* Action item: Retype, word for word, every line from the one holding "le FLAGON C, biplace" through the one holding "de 1979, plus" in the entries below, both included, and only those lines.

[Data items]
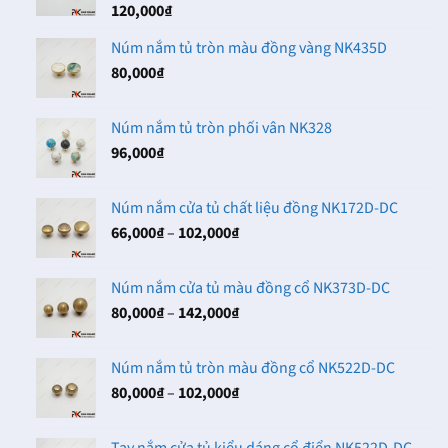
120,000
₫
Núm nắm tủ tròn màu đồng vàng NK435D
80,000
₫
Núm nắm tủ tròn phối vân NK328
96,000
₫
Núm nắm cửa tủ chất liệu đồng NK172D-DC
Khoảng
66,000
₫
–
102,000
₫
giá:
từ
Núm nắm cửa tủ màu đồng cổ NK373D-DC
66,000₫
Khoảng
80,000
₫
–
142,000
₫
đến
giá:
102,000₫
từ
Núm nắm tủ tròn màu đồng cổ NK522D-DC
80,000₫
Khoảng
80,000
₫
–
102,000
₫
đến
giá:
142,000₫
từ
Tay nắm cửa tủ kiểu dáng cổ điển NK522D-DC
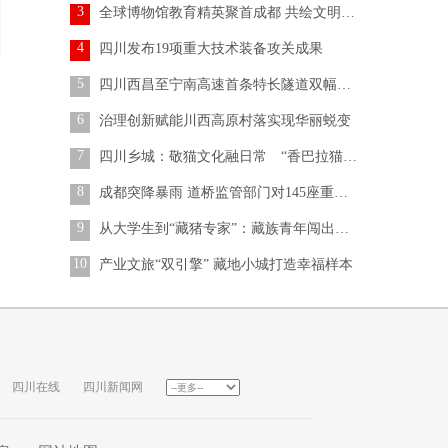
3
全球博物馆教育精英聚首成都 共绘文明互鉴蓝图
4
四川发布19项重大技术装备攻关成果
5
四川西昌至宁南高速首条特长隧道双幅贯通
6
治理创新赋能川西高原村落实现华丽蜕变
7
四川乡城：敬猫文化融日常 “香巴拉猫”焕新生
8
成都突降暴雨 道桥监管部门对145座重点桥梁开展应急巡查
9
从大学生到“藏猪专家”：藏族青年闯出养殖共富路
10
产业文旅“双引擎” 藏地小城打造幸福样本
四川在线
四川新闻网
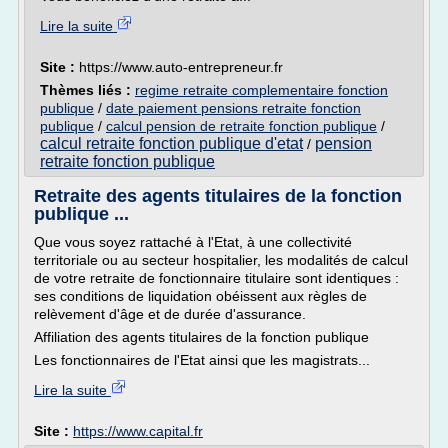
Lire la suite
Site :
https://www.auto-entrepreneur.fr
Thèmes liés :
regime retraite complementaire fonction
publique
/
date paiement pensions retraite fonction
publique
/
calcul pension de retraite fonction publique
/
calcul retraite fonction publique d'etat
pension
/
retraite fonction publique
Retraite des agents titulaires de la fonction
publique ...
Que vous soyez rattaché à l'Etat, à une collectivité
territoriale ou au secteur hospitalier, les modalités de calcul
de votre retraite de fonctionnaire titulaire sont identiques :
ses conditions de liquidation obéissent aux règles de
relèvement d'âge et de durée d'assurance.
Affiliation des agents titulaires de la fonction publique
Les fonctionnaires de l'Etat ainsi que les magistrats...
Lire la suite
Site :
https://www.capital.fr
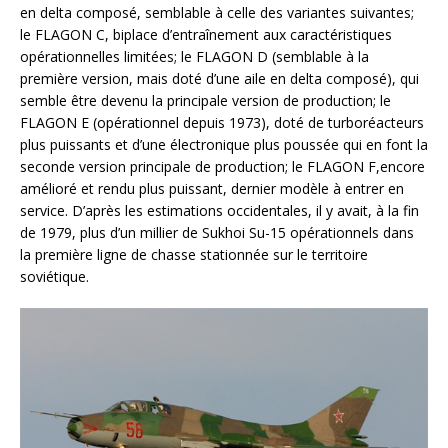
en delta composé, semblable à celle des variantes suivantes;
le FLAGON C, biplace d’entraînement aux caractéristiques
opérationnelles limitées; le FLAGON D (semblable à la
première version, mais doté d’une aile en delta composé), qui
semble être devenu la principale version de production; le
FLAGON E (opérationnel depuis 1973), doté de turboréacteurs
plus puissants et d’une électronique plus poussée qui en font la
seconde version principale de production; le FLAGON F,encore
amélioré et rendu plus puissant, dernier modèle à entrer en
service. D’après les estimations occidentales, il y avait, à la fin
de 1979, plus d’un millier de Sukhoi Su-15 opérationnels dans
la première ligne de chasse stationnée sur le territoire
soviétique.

* Solution below:
le FLAGON C, biplace d’entraînement aux caractéristiques
opérationnelles limitées; le FLAGON D (semblable à la
première version, mais doté d’une aile en delta composé), qui
semble être devenu la principale version de production; le
FLAGON E (opérationnel depuis 1973), doté de turboréacteurs
plus puissants et d’une électronique plus poussée qui en font la
seconde version principale de production; le FLAGON F,encore
amélioré et rendu plus puissant, dernier modèle à entrer en
service. D’après les estimations occidentales, il y avait, à la fin
de 1979, plus d’un millier de Sukhoi Su-15 opérationnels dans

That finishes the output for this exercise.